In a busy day for economic news, investors’ attention will largely revolve around important events in the UK and Europe today. In the Euro zone, inflation figures for March are due for publication in a short while, which will be closely monitored to see whether the European Central Bank’s (ECB) policy easing measures evoked any desired effects on the economy. Separately, the just out final estimate for the December quarter UK GDP revealed that growth was revised upwards from the previous two forecasts. Meanwhile, Britain’s current account deficit printed at a record high for the fourth quarter.

Across the Atlantic, investors will eye today’s initial jobless claims report which releases ahead of the all-important non-farm payrolls report due tomorrow.

Pound Sterling – UK Markets

The Pound retreated against the greenback earlier today as markets digested remarks by the BoE Governor, Mark Carney, while he spoke at the Financial Stability Board’s meeting in Tokyo today. He stated that the lower nominal growth environment poses a significant challenge for global policymakers. However, he added that monetary policy alone cannot solve the low growth problem.

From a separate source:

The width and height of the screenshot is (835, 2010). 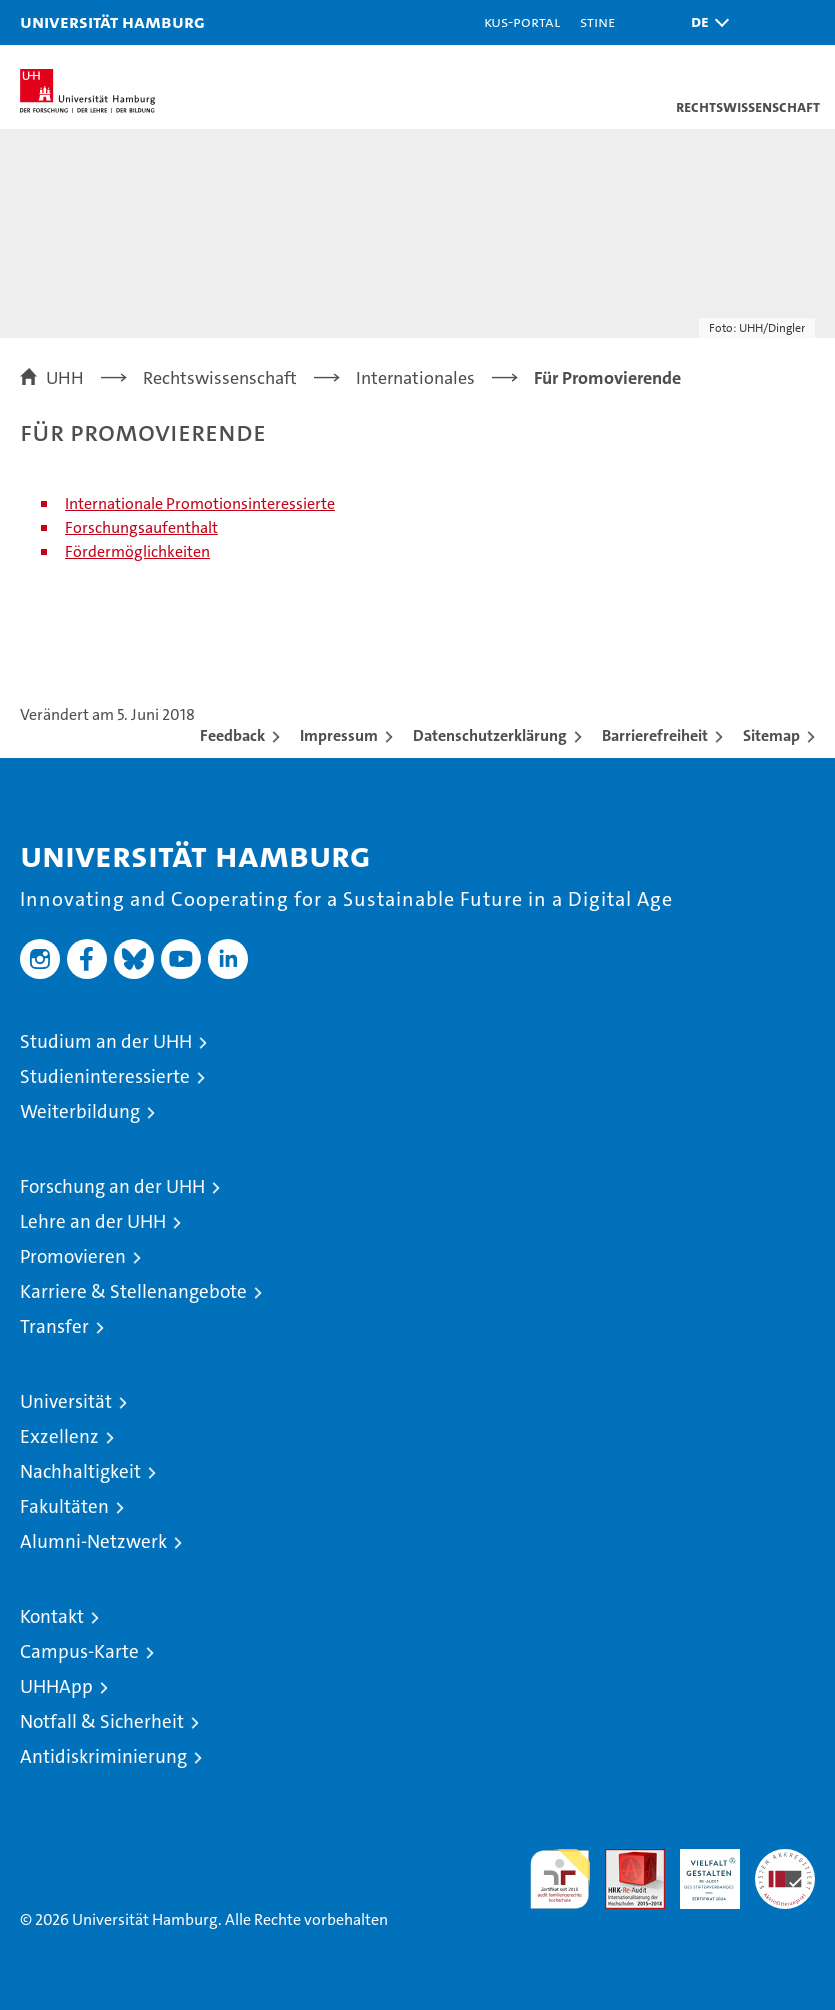 What do you see at coordinates (73, 1256) in the screenshot?
I see `Promovieren` at bounding box center [73, 1256].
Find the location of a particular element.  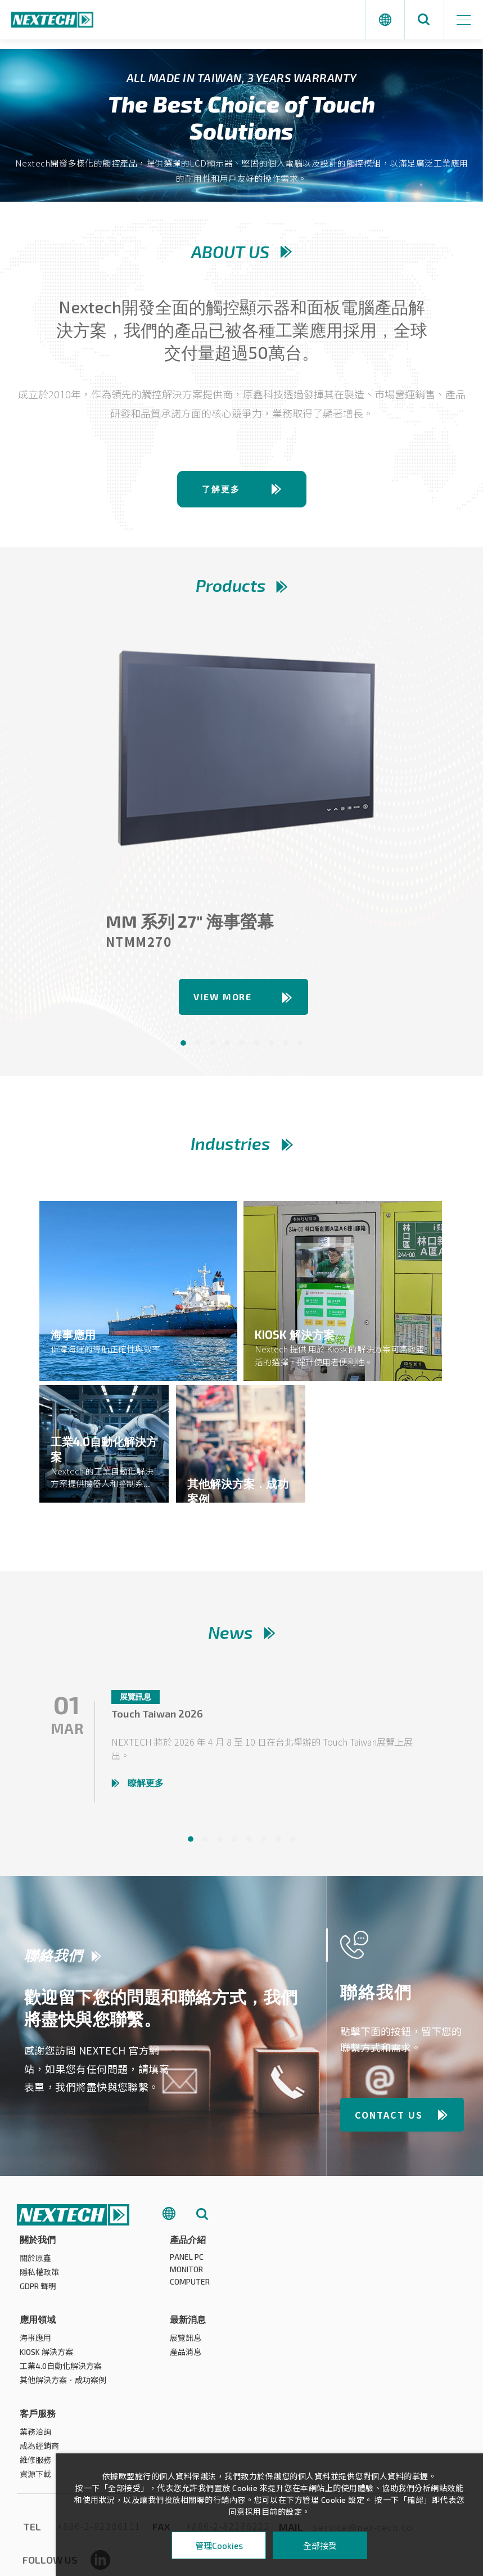 全部接受 is located at coordinates (320, 2545).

The just out UK growth figures for the fourth quarter brought in some good news, as the British economy ended 2015 on a stronger footing than expected. UK economic growth picked up more than the previous estimates as the service sector continued to contribute to the GDP. Sterling partly recovered from its losses against its key peers, post the release of UK GDP data. Meanwhile, figures showed that the UK’s current account deficit sharply widened in the fourth quarter to hit a record high, underlining pressures from the global slowdown. Today’s disappointing current account data highlights one of the weak spots for the UK economy as the upcoming European Union referendum will make it difficult for the BoE to finance the shortfall in its balance of payments.

US Dollar – US Markets

Yesterday, a survey by the ADP payrolls processor showed that private sector employment in the US increased more than expected in March. Data indicated that services and financial services firms added the most number of jobs, while manufacturing employment barely rose. The employment figures suggested that the US economy remains supported by continuous strength in the US labour market. Meanwhile, the US dollar stayed on the defensive against the common currency yesterday as recent dovish comments by the Federal Reserve Chairperson and a string of mixed Fed speeches continued to pressurise the greenback.

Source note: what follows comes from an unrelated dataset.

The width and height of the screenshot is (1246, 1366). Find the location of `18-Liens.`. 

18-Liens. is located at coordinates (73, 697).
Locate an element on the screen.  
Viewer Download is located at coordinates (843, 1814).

This morning, the US Dollar has managed to recover some of its losses against the major currencies. On the data front, investors will eye today’s weekly data on the number of applicants for first-time unemployment benefits in the US, which is anticipated to remain at a multi-decade low. This comes after yesterday’s upbeat ADP employment data and ahead of tomorrow’s key nonfarm payroll numbers in the US. Also on tab would be the Chicago PMI data which is expected to show that the region snapped out of the contractionary zone this month.

Euro – European Markets

The common currency gave back part of its earlier gains against the US Dollar, while the Euro edged higher against the Pound this morning. Earlier today, the release of a string of economic releases from the first and second largest economies of the Euro zone marked the beginning of a busy trading day for the Euro. Data showed that German retail sales unexpectedly dipped in February and January’s reading was revised lower to show a small decline for the month. The numbers suggest that consumer spending on which the German economy largely relies on for growth, slowed during the period. In France, consumer spending grew above expectations for February, but producer prices were dragged down by prices for the mining and quarrying industry, as well as energy and water.

In a short while, investors will eye the first print of the Euro zone’s core consumer prices data which will be closely tracked for evidence on whether the ECB’s recent policy efforts have had any effect in avoiding the risk of deflation. Later in the day, the ECB accounts for its last meeting are due to be published.

Other Currencies – Highlights

The upside momentum in the Aussie Dollar – US Dollar currency pair faltered earlier today as sentiment for the greenback improved across the board. The Aussie Dollar extended losses against the US Dollar today after a report by the Housing Industry Association showed that Australia’s once-booming housing market took another downturn last month. Sale of new homes in Australia sharply fell in February, the most since July 2014, led by a steep decline in apartment sales. This latest result hints that Australia’s residential market is losing some of its lustre in the New Year. Building approvals, a key indicator for Australia’s residential construction, is due for release in the coming week. This will indicate whether the momentum in the residential construction sector will slow down in the second half of this year.

In separate data, private sector credit in Australia unexpectedly rose in February, hitting a four-month high since November 2015.